Local Anesthetic Toxicity

LOCAL ANESTHETIC TOXICITY, as available in our ED (4% cocaine and street cocaine will be addressed in a different post; tetracaine omitted). There are definitely more “caines”, but I want to address the “caines” that we use on a daily basis.

Toxic doses by drug (there are other “caines”, but these are most commonly used in our ED):

Lidocaine 1%: 4.5 mg/kg, max off-the-cuff dose is 300 mg. 1 vial is 50 mL and 500 mg, so try not to give a full vial, please.

Lidocaine 1% w/ epi: 7 mg/kg. Max dose is 500 mg or 50 mL.
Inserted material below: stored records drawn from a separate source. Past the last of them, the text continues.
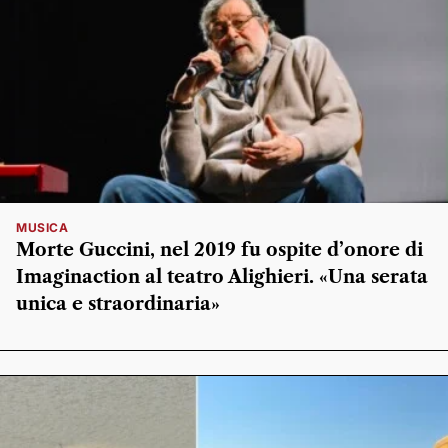
MUSICA
Morte Guccini, nel 2019 fu ospite d’onore di
Imaginaction al teatro Alighieri. «Una serata
unica e straordinaria»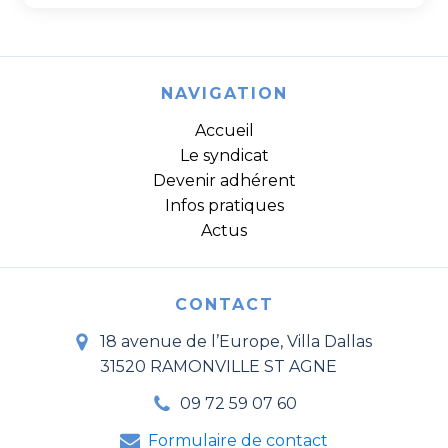
NAVIGATION
Accueil
Le syndicat
Devenir adhérent
Infos pratiques
Actus
CONTACT
18 avenue de l’Europe, Villa Dallas
31520 RAMONVILLE ST AGNE
09 72 59 07 60
Formulaire de contact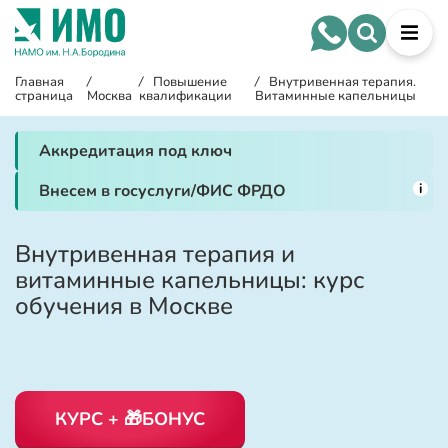
Главная
/
/
Повышение
/
Внутривенная терапия.
страница
Москва
квалификации
Витаминные капельницы
Аккредитация под ключ
i
Внесем в госуслуги/ФИС ФРДО
Внутривенная терапия и
витаминные капельницы: курс
обучения в Москве
КУРС + 🎁БОНУС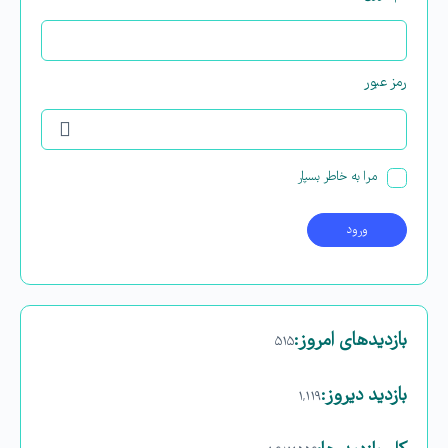
رمز عبور
مرا به خاطر بسپار
بازدیدهای امروز:
۵۱۵
بازدید دیروز:
۱,۱۱۹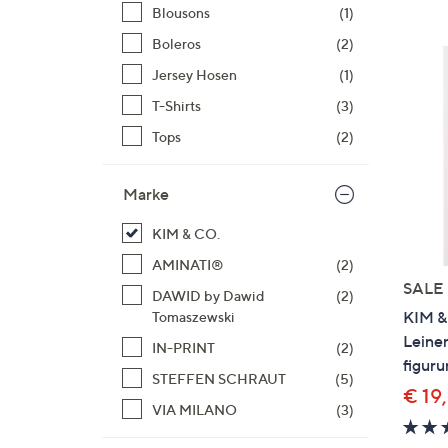
Si
Blousons
(1)
au
Boleros
(2)
T
Jersey Hosen
(1)
G
n
T-Shirts
(3)
li
Tops
(2)
b
re
Marke
u
di
KIM & CO.
an
AMINATI®
(2)
SALE
DAWID by Dawid
(2)
KIM &
Tomaszewski
Leinen
IN-PRINT
(2)
figur
STEFFEN SCHRAUT
(5)
€ 19
VIA MILANO
(3)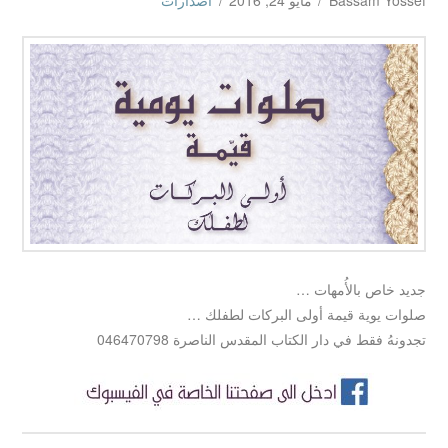
Bassam Yossef
مايو 24, 2016
اصدارات
جديد خاص بالأُمهات …
صلوات يوية قيمة أولى البركات لطفلك …
تجدونهُ فقط في دار الكتاب المقدس الناصرة 046470798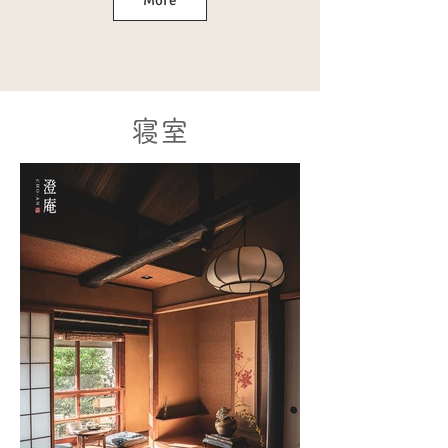
More
寝室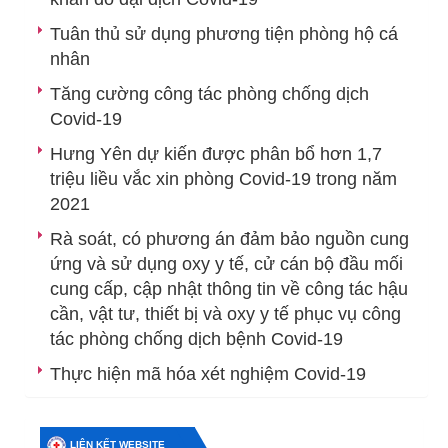
Tuân thủ sử dụng phương tiện phòng hộ cá
nhân
Tăng cường công tác phòng chống dịch
Covid-19
Hưng Yên dự kiến được phân bổ hơn 1,7
triệu liều vắc xin phòng Covid-19 trong năm
2021
Rà soát, có phương án đảm bảo nguồn cung
ứng và sử dụng oxy y tế, cử cán bộ đầu mối
cung cấp, cập nhật thông tin về công tác hậu
cần, vật tư, thiết bị và oxy y tế phục vụ công
tác phòng chống dịch bệnh Covid-19
Thực hiện mã hóa xét nghiệm Covid-19
LIÊN KẾT WEBSITE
Lidocaine 2% Viscous: special note that in children, as little as 5 mL can cause seizure

#paindosing Lidocaine IV dosing is 1.5 mg/kg, with a max of 200 mg, please note this is significantly below toxic dosing for local infiltration. The literature suggests 800 mg is the lower end of IV toxic dosing in adults.

Benzocaine 20% (aka hurricane spray), indicated doses are two 1 second sprays into the oropharynx (methemoglobinemia has been induced with these indicated doseages).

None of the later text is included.